DATA RECORDS:
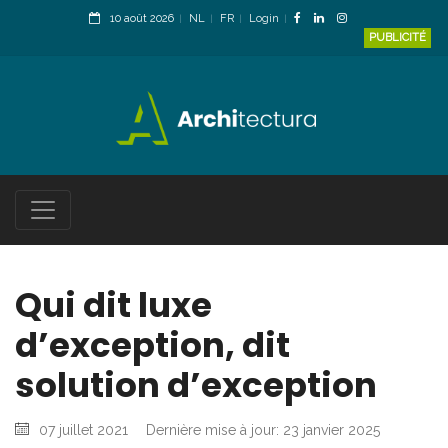
10 août 2026
NL
FR
Login
PUBLICITÉ
Qui dit luxe
d’exception, dit
solution d’exception
07 juillet 2021
Dernière mise à jour: 23 janvier 2025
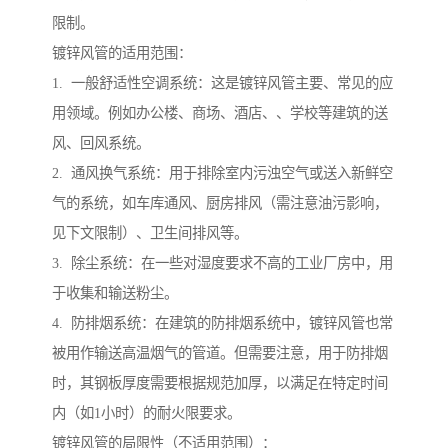
限制。
镀锌风管的适用范围：
1. 一般舒适性空调系统：这是镀锌风管主要、常见的应
用领域。例如办公楼、商场、酒店、、学校等建筑的送
风、回风系统。
2. 通风换气系统：用于排除室内污浊空气或送入新鲜空
气的系统，如车库通风、厨房排风（需注意油污影响，
见下文限制）、卫生间排风等。
3. 除尘系统：在一些对湿度要求不高的工业厂房中，用
于收集和输送粉尘。
4. 防排烟系统：在建筑的防排烟系统中，镀锌风管也常
被用作输送高温烟气的管道。但需要注意，用于防排烟
时，其钢板厚度需要根据规范加厚，以满足在特定时间
内（如1小时）的耐火限要求。
镀锌风管的局限性（不适用范围）：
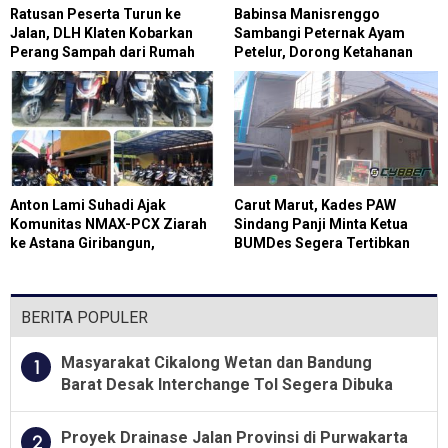
Ratusan Peserta Turun ke
Babinsa Manisrenggo
Jalan, DLH Klaten Kobarkan
Sambangi Peternak Ayam
Perang Sampah dari Rumah
Petelur, Dorong Ketahanan
Pangan
Anton Lami Suhadi Ajak
Carut Marut, Kades PAW
Komunitas NMAX-PCX Ziarah
Sindang Panji Minta Ketua
ke Astana Giribangun,
BUMDes Segera Tertibkan
Teladani Soeharto
Administrasi
BERITA POPULER
Masyarakat Cikalong Wetan dan Bandung
1
Barat Desak Interchange Tol Segera Dibuka
Proyek Drainase Jalan Provinsi di Purwakarta
2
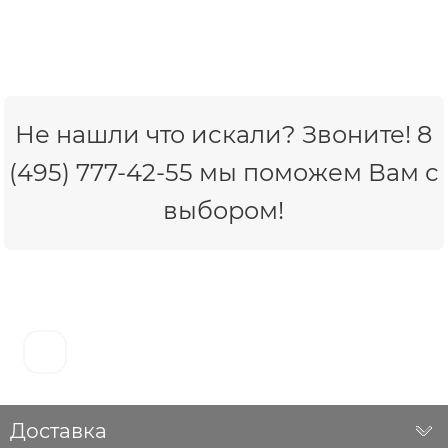
Не нашли что искали? Звоните! 8
(495) 777-42-55 мы поможем Вам с
выбором!
Доставка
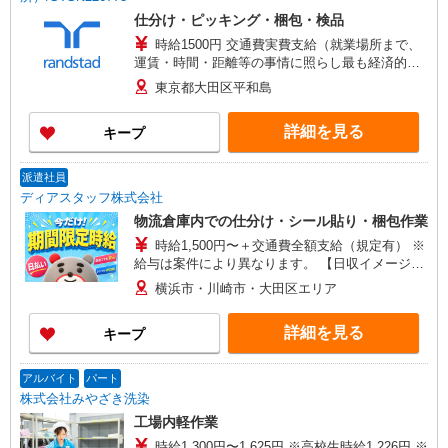
仕分け・ピッキング・梱包・検品
時給1500円 交通費実費支給（就業場所まで、
運賃・時間・距離等の事情に照らし最も経済的か
つ合理的と認められる経路及び方法で申請をお願
東京都大田区平和島
いします。） ※交通費実費支給／当社規定あり。
詳細を見る
キープ
派遣社員
ディアスタッフ株式会社
物流倉庫内での仕分け・シール貼り・梱包作業
時給1,500円〜＋交通費全額支給（規定有） ※
給与は案件により異なります。 【日収イメージ
（例）】 日勤8h：12,000円 【月収イメージ
横浜市・川崎市・大田区エリア
（例）】 週3日（月12日）：144,000円 週5日（月
22日）：264,000円 ※いずれも一例・実働時間に
詳細を見る
キープ
より変動。交通費別途（規定）。
アルバイト
パート
株式会社みやざき洗染
工場内軽作業
時給1,300円〜1,625円 ※高校生時給1,226円 ※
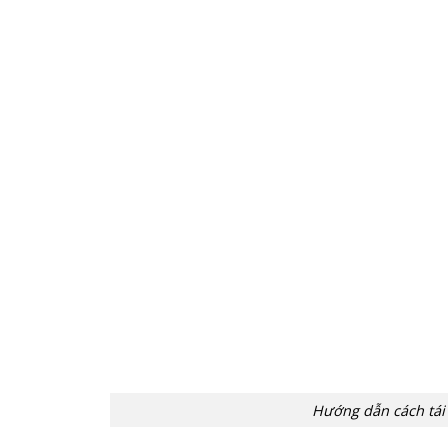
Hướng dẫn cách tái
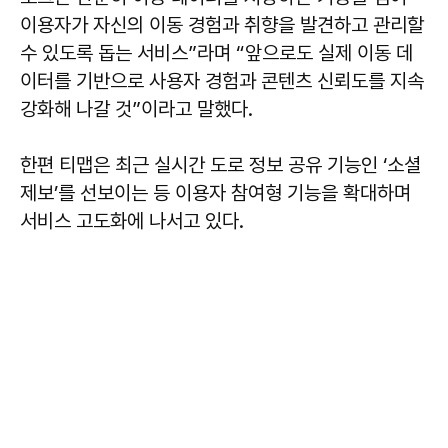
이용자가 자신의 이동 경험과 취향을 발견하고 관리할
수 있도록 돕는 서비스”라며 “앞으로도 실제 이동 데
이터를 기반으로 사용자 경험과 콘텐츠 신뢰도를 지속
강화해 나갈 것”이라고 말했다.
한편 티맵은 최근 실시간 도로 정보 공유 기능인 ‘소셜
제보’를 선보이는 등 이용자 참여형 기능을 확대하며
서비스 고도화에 나서고 있다.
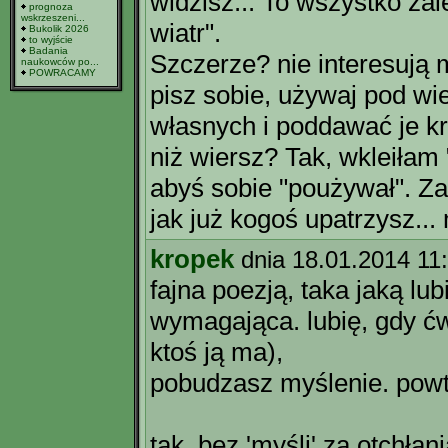
widzisz... To wszystko za
prognoza
wskrzeszeni...
wiatr".
Bukolik 2026
to wyjście
Badania
Szczerze? nie interesują 
naukowców po...
POWRACAMY
pisz sobie, używaj pod w
własnych i poddawać je kr
niż wiersz? Tak, wkleiłam 
abyś sobie "poużywał". Z
jak już kogoś upatrzysz...
kropek
dnia 18.01.2014 11
fajna poezją, taka jaką lub
wymagająca. lubię, gdy ćw
ktoś ją ma),
pobudzasz myślenie. powt
tak, bez 'myśli' za otchłan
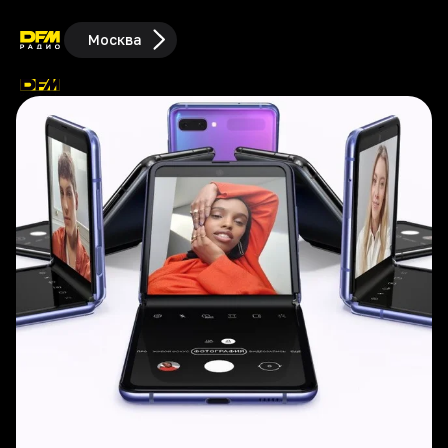
Москва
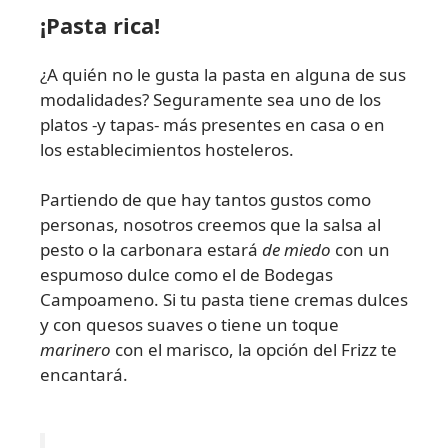
¡Pasta rica!
¿A quién no le gusta la pasta en alguna de sus
modalidades? Seguramente sea uno de los
platos -y tapas- más presentes en casa o en
los establecimientos hosteleros.
Partiendo de que hay tantos gustos como
personas, nosotros creemos que la salsa al
pesto o la carbonara estará
de miedo
con un
espumoso dulce como el de Bodegas
Campoameno. Si tu pasta tiene cremas dulces
y con quesos suaves o tiene un toque
marinero
con el marisco, la opción del Frizz te
encantará.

TASK DETAILS: All of the data above needs to be given again exactly. Leave out each image.

WRITTEN ANSWER:
10 août 2026
NL
FR
Login
PUBLICITÉ
Qui dit luxe
d’exception, dit
solution d’exception
07 juillet 2021
Dernière mise à jour: 23 janvier 2025
限制。
镀锌风管的适用范围：
1. 一般舒适性空调系统：这是镀锌风管主要、常见的应
用领域。例如办公楼、商场、酒店、、学校等建筑的送
风、回风系统。
2. 通风换气系统：用于排除室内污浊空气或送入新鲜空
气的系统，如车库通风、厨房排风（需注意油污影响，
见下文限制）、卫生间排风等。
3. 除尘系统：在一些对湿度要求不高的工业厂房中，用
于收集和输送粉尘。
4. 防排烟系统：在建筑的防排烟系统中，镀锌风管也常
被用作输送高温烟气的管道。但需要注意，用于防排烟
时，其钢板厚度需要根据规范加厚，以满足在特定时间
内（如1小时）的耐火限要求。
镀锌风管的局限性（不适用范围）：
Ratusan Peserta Turun ke
Babinsa Manisrenggo
Jalan, DLH Klaten Kobarkan
Sambangi Peternak Ayam
Perang Sampah dari Rumah
Petelur, Dorong Ketahanan
Pangan
Anton Lami Suhadi Ajak
Carut Marut, Kades PAW
Komunitas NMAX-PCX Ziarah
Sindang Panji Minta Ketua
ke Astana Giribangun,
BUMDes Segera Tertibkan
Teladani Soeharto
Administrasi
BERITA POPULER
Masyarakat Cikalong Wetan dan Bandung
1
Barat Desak Interchange Tol Segera Dibuka
Proyek Drainase Jalan Provinsi di Purwakarta
2
Не нашли что искали? Звоните! 8
(495) 777-42-55 мы поможем Вам с
выбором!
Доставка
仕分け・ピッキング・梱包・検品
時給1500円 交通費実費支給（就業場所まで、
運賃・時間・距離等の事情に照らし最も経済的か
つ合理的と認められる経路及び方法で申請をお願
東京都大田区平和島
いします。） ※交通費実費支給／当社規定あり。
詳細を見る
キープ
派遣社員
ディアスタッフ株式会社
物流倉庫内での仕分け・シール貼り・梱包作業
時給1,500円〜＋交通費全額支給（規定有） ※
給与は案件により異なります。 【日収イメージ
（例）】 日勤8h：12,000円 【月収イメージ
横浜市・川崎市・大田区エリア
（例）】 週3日（月12日）：144,000円 週5日（月
22日）：264,000円 ※いずれも一例・実働時間に
詳細を見る
キープ
より変動。交通費別途（規定）。
アルバイト
パート
株式会社みやざき洗染
工場内軽作業
時給1,300円〜1,625円 ※高校生時給1,226円 ※
Hướng dẫn cách tái
이용자가 자신의 이동 경험과 취향을 발견하고 관리할
수 있도록 돕는 서비스”라며 “앞으로도 실제 이동 데
이터를 기반으로 사용자 경험과 콘텐츠 신뢰도를 지속
강화해 나갈 것”이라고 말했다.
한편 티맵은 최근 실시간 도로 정보 공유 기능인 ‘소셜
제보’를 선보이는 등 이용자 참여형 기능을 확대하며
서비스 고도화에 나서고 있다.
widzisz... To wszystko za
prognoza
wskrzeszeni...
wiatr".
Bukolik 2026
to wyjście
Badania
Szczerze? nie interesują 
naukowców po...
POWRACAMY
pisz sobie, używaj pod w
własnych i poddawać je kr
niż wiersz? Tak, wkleiłam 
abyś sobie "poużywał". Z
jak już kogoś upatrzysz...
kropek
dnia 18.01.2014 11
fajna poezją, taka jaką lub
wymagająca. lubię, gdy ćw
ktoś ją ma),
pobudzasz myślenie. powt
tak, bez 'myśli' za otchłan
Москва
¡Pasta rica!
¿A quién no le gusta la pasta en alguna de sus
modalidades? Seguramente sea uno de los
platos -y tapas- más presentes en casa o en
los establecimientos hosteleros.
Partiendo de que hay tantos gustos como
personas, nosotros creemos que la salsa al
pesto o la carbonara estará
de miedo
con un
espumoso dulce como el de Bodegas
Campoameno. Si tu pasta tiene cremas dulces
y con quesos suaves o tiene un toque
marinero
con el marisco, la opción del Frizz te
encantará.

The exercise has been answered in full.